Her son Austin Reed Sigg made his first court appearance Thursday in the death of Jessica and in a separate attack on a 22-year-old runner, who managed to break free, in May.
Prosecutors say he has confessed in both cases, and investigators have overwhelming DNA evidence against him. He was ordered held without bail; Prosecutors are expected to formally charge him next week.
"I think that was the most loving, difficult thing she did," Peg Claspell, who lives near the Siggs, said about the mother's decision. "I'm grateful that she did. I can't imagine the pain for her and she's in my prayers. She has a long and difficult time ahead of her."
Her husband, Tom, struggled when asked if he would turn in a child. "I can say yes, but I don't know if I would. It would be a very hard thing to do," he said, explaining it would depend on the severity of the crime.
In a case like this, "I probably would," he said.

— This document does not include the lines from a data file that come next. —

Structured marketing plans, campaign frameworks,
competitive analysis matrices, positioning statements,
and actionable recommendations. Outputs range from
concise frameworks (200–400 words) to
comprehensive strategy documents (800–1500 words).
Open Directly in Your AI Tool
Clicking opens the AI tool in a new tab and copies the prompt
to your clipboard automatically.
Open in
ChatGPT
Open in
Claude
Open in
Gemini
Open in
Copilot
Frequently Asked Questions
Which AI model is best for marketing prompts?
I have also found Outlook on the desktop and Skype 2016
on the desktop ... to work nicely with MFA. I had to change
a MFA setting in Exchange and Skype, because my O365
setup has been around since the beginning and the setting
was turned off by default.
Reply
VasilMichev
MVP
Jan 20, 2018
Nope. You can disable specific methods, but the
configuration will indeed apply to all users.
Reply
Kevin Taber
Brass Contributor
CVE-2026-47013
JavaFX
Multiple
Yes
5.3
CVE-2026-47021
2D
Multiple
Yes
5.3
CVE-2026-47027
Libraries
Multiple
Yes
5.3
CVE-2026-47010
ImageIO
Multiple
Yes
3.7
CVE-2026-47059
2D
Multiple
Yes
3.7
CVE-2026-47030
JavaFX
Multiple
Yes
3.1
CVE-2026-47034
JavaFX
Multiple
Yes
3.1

In the New Jersey case, Justin Robinson, 15, and Dante Robinson, 17, have been charged with murder and other counts in the death of 12-year-old Autumn, whose body was found Monday stuffed in a recycling bin only blocks from her home in Clayton.
An autopsy found the seventh-grader suffered blunt force trauma consistent with strangulation.

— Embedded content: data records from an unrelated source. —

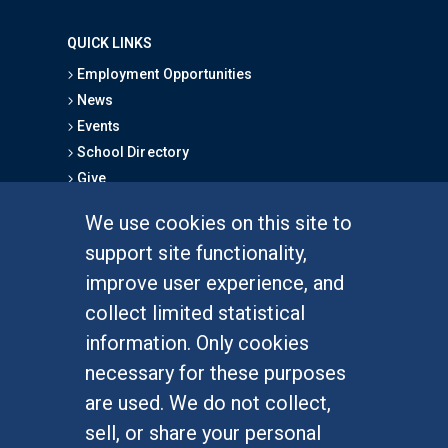
QUICK LINKS
Employment Opportunities
News
Events
School Directory
Give
We use cookies on this site to
FOR STUDENTS
support site functionality,
Undergraduate Studies
improve user experience, and
Graduate Studies
collect limited statistical
Alumni
information. Only cookies
Outreach Programs
necessary for these purposes
Research Programs
are used. We do not collect,
sell, or share your personal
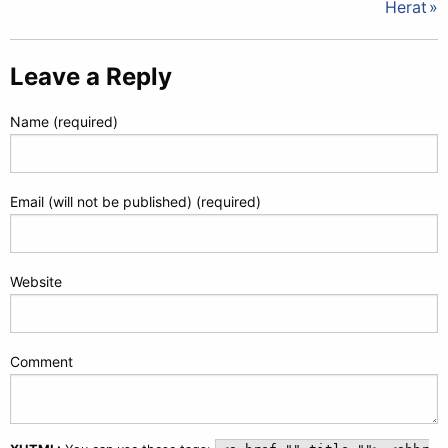
Herat
navigation
Leave a Reply
Name (required)
Email (will not be published) (required)
Website
Comment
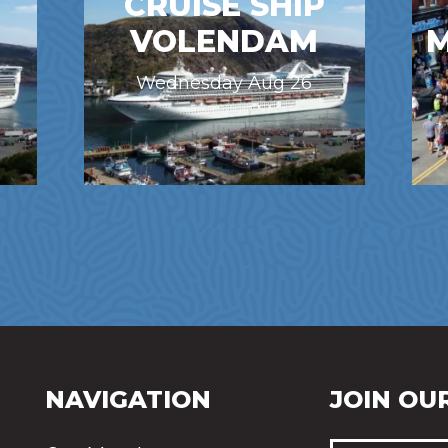
CRUISE SHIP
VOLENDAM
M
Wednesday Aug 26
NAVIGATION
JOIN OUR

The boys are due in court Friday for a hearing to determine if they will remain in custody.
What's rare about both cases, said Heide, the criminologist, is that boys of this age rarely kill girls, especially girls so young. "Usually boys this age kill other males, and in their own age cohort," she said.
Jessica disappeared three weeks ago after leaving her home in the Denver suburb of Westminster to walk to school. She never arrived. Her remains were found on Oct. 10. Sigg was taken into custody late Tuesday after police received the mother's phone call. He lived about a mile from Jessica.

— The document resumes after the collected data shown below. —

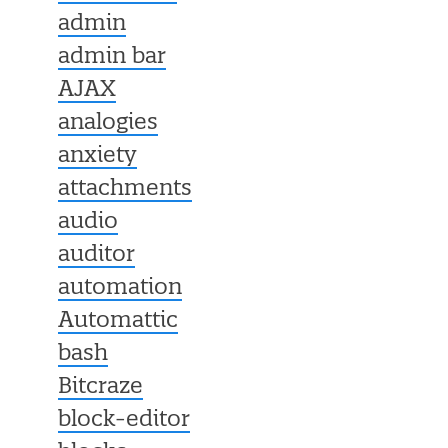
admin
admin bar
AJAX
analogies
anxiety
attachments
audio
auditor
automation
Automattic
bash
Bitcraze
block-editor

Sigg wore a blue-green jail uniform and had a light goatee when he appeared in a heavily guarded courtroom in Golden.
Four of his family members were seated in the court, and they sobbed at times during the hearing.
When District Judge Ann Gail Meinster asked Sigg if a parent was present, he said "Yes" and looked toward his relatives. He then mostly sat with his head bowed.
Seven of Jessica's family members sat in the courtroom with their arms around each other. Sigg glanced in their direction just once.
Public defender Ryan Loewer had argued for setting bail for Sigg, saying he has no prior criminal history. Prosecutor Hal Sargent said Sigg had confessed and investigators had a strong case.
"There's DNA evidence, and the evidence is overwhelming," he said.
After the hearing, Jefferson County District Attorney Scott Storey said prosecutors cannot seek the death penalty for Sigg because he is a minor.
Storey said the law is unclear on whether Sigg could be sentenced to life in prison.
The U.S. Supreme Court ruled in 2005 that the death penalty was unconstitutional for minors. Colorado law allows for life sentences for juveniles convicted of serious crimes, but it would be up to a judge to determine whether that's appropriate, Storey said.
Storey declined to discuss the possibility that Sigg might enter an insanity plea.
Former high school classmates painted a picture of Sigg as an intelligent teen who often wore black and complained about school but who would stay late sometimes to work on computers. Sigg was interested in mortuary science and was taking forensics classes, said Rachel Bradley, 17, who attended Standley Lake High School with him.
At the time of his arrest, Sigg was enrolled at Arapahoe Community College, which offers the state's only accredited mortuary science program.
Sigg left Standley Lake High in July after finishing the 11th grade and later earned a GED. School officials don't know why he left.
Former schoolmate Sarah Morevec said Sigg had been bullied for having a high voice.